The Argentine Tax Court has recently ruled on the “Cargill” Transfer Pricing case, concerning the timing for benchmarking the exports of commodities (contract date vs. shipment date) as well as the tax consequences of using a foreign branch in the supply chain of products originating from Argentina.
Cargill Argentine subsidiary (“CSA”) channelled 98% of its commodity exports through a Uruguayan branch (“CSU”). CSA invoiced the exports to CSU, but shipped the goods directly to the final clients (CSU customers). In fact, CSU performed the trader function for the products originating from Argentina, as a branch registered in Uruguay would not be exposed to foreign exchange restrictions, while it would consolidate its income with its head office in Argentina. The prices invoiced by CSU to its clients could be equal to, lower or higher than the price invoiced by CSA to CSU, since the trader would take the pricing risks—and hedge functions—from the date of purchase to CSA until the final sale to each customer.
The Argentine Revenue Service made two Transfer Pricing assessments to CSA, concerning fiscal periods 2000 to 2003: (i) a first one, increasing CSA export price to prevent CSU from experiencing a loss while on-selling such goods to either affiliated companies or deemed related parties (e.g. traders in low tax jurisdictions). For the Argentine Revenue Service, it was unreasonable that the trader, CSU, would be reselling at a loss, despite its risks and functions; and (ii) a second one comparing the value of the transactions carried out by CSU with related companies and traders, with the Argentine-listed “comparable uncontrolled price” published by the Argentine Agriculture Secretary on the date of shipment of the commodities, rather than on the export agreement date.
The Argentine Revenue Service dismissed both assessments. Concerning the first one, the Argentine Tax Court understood that the CSU profit and loss statement was always consolidated in the CSA's annual financial statements, so that the Transfer Pricing adjustment may not be made in the tranche between CSA and CSU. In fact, the Argentine Tax Court rejected the methodology used by the Argentine Revenue Service, since it would overlook the accounting consolidation without providing any sound reason for it. However, the Argentine Tax Court made no elaboration as to the need for the taxpayer's group to create a clear line between CSA Argentine-sourced income and its foreign source, which was collected by CSU.

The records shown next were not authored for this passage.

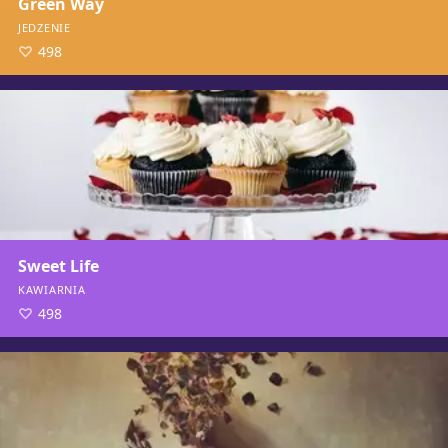
Green Way
JEDZENIE
498
Sweet Life
KAWIARNIA
498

Regarding the second assessment, related to the adequate timing for pricing commodity exports, the Argentine Tax Court stated that the “Sixth Method” was not in force during the fiscal periods scrutinized by the Argentine Revenue Service, so it was not legal to apply it on a retroactive basis. It should be noted that such a methodology was enacted ex post, namely by a change to the Argentine Income Tax Law in 2003, so as to allow the Argentine Revenue Service to benchmark internationally triangular transactions at the higher price on the export agreement date or the shipment date; whenever an unsubstantiated trader was placed in between. The Argentine Tax Court further noted that if the Argentine Revenue Service sustained that the benchmarking should have been made on the shipment date, it should have adjusted CSA export prices on such date in all cases, not only in those ones that experienced an upward pricing from the agreement date until shipment. In the Cargill case, the latter wouldonly be a minority of the cases, according to the Argentine Tax Court. The taxpayer evidenced that if the Argentine Revenue Service would have benchmarked all CSA commodity exports on the shipment date, consistently, CSA would have experienced a higher loss, rather than a Transfer Pricing deficiency.

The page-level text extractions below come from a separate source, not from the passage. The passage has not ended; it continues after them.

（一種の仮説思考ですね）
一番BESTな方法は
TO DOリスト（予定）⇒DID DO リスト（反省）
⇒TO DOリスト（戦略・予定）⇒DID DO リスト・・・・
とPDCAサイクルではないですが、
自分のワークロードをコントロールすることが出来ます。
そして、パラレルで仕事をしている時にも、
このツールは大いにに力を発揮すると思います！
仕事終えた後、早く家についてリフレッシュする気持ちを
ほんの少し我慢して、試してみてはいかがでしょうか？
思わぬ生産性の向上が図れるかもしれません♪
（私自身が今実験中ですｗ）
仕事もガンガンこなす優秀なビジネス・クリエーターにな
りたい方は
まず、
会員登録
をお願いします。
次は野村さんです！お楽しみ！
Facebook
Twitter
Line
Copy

The decision of the Argentine Tax Court in connection with the retroactive application of the “Sixth Method” was in line with the ruling of the Argentine Supreme Court in the “Toepfer” case (decision published on March 25, 2015). This ruling set the case law standards for the industry, which were later reproduced in other commodity exporters' cases such as the “Nidera” case (Supreme Court case, August 9, 2016).